In August 2013, a helicopter crashed in the North Sea killing four oil rig workers. It was the fifth serious incident involving Super Pumas in as many years. Survivors talk about what happened

One day last August, Paul Sharp woke in his room on the Borgsten Dolphin oil rig. He had been on the night shift, then slept for five or six hours, so it was getting on for midday. He showered, dressed, then, after lunch in the canteen, packed his bags and took them up to heli admin to be weighed. Sharp has been a scaffolder on the rigs for nearly 23 years, working two-week blocks of 12-hour shifts, often in brutal weather: horizontal snow, screaming wind, icicles as tall as a room and waves that lapped at 75ft-high platforms. He commutes from East Hull, where he was born and now lives with his wife and daughter in a neat, low house facing a church and a main road.
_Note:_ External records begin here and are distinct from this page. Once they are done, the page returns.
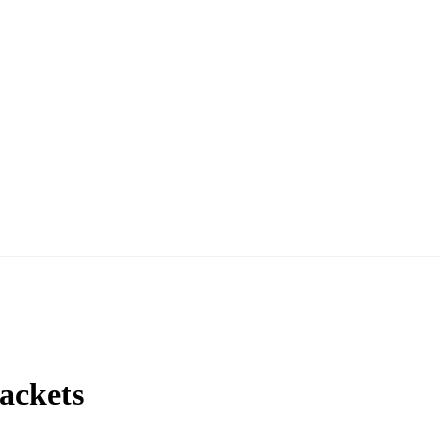
ackets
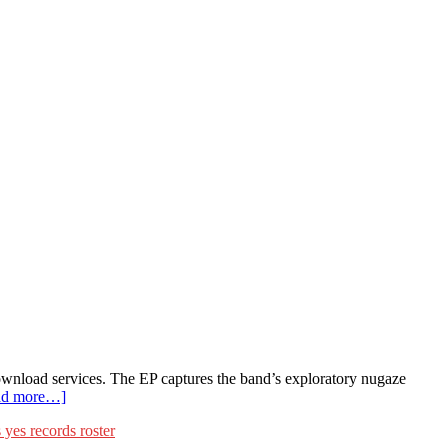
wnload services. The EP captures the band’s exploratory nugaze
ad more…]
 yes records roster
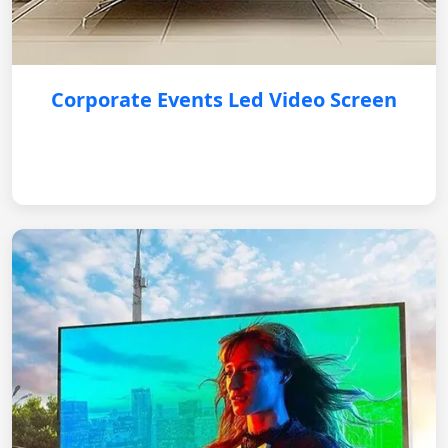
Corporate Events Led Video Screen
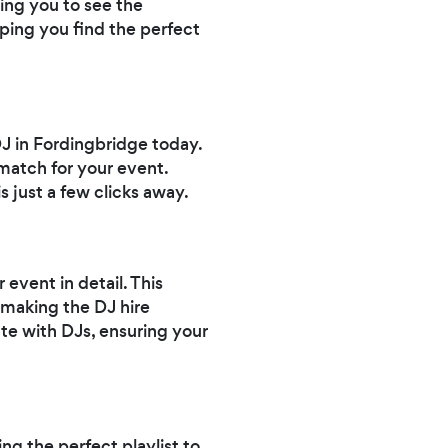
wing you to see the
lping you find the perfect
DJ in Fordingbridge today.
match for your event.
s just a few clicks away.
event in detail. This
 making the DJ hire
te with DJs, ensuring your
ng the perfect playlist to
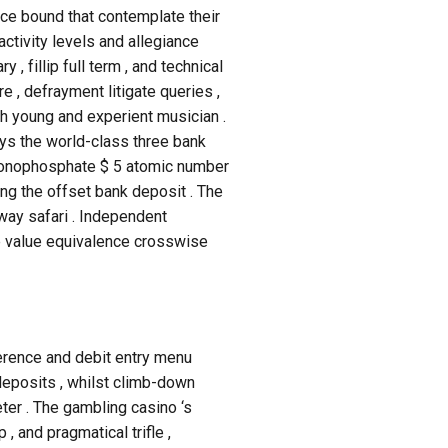
e bound that contemplate their
activity levels and allegiance
 fillip full term , and technical
re , defrayment litigate queries ,
th young and experient musician .
s the world-class three bank
e monophosphate $ 5 atomic number
ng the offset bank deposit . The
away safari . Independent
ne value equivalence crosswise
erence and debit entry menu
deposits , whilst climb-down
ter . The gambling casino ‘s
 and pragmatical trifle ,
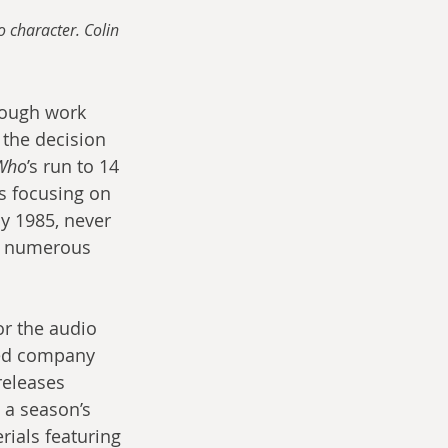
 character. Colin 
hough work 
the decision 
Who
’s run to 14 
s focusing on 
y 1985, never 
nd numerous 
or the audio 
sed company 
eleases 
t a season’s 
ials featuring 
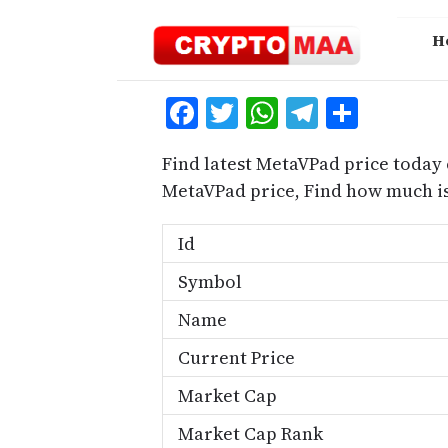
Skip
to
H
content
Facebook
Twitter
WhatsApp
Telegra
Share
Find latest MetaVPad price today 
MetaVPad price, Find how much i
Id
Symbol
Name
Current Price
Market Cap
Market Cap Rank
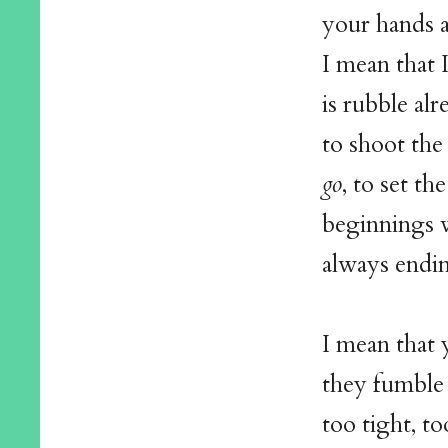
your hands a
I mean that 
is rubble al
to shoot the 
go
, to set th
beginnings 
always endi
I mean that 
they fumble 
too tight, to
The flight was running late, so Sharp went back downstairs to watch TV. When the call finally came, he returned to heli admin, a small room for a large and diverse bunch: the crew, plus 18 passengers, 17 men and one woman, working as safety officers, electricians, caterers, welders; old hands like Sharp, and those for whom the whole thing was still new, such as James Nugent, who had also just come off a night shift and was on only his second trip offshore. Nugent is a tall, well-built South African, weathered and emotionally open. After a career in the film industry and running a B&B, he became a rope access instructor, specialising in work at heights or in confined spaces. We talk in a restaurant perched on a point of land just outside Newquay in Cornwall, where he lives.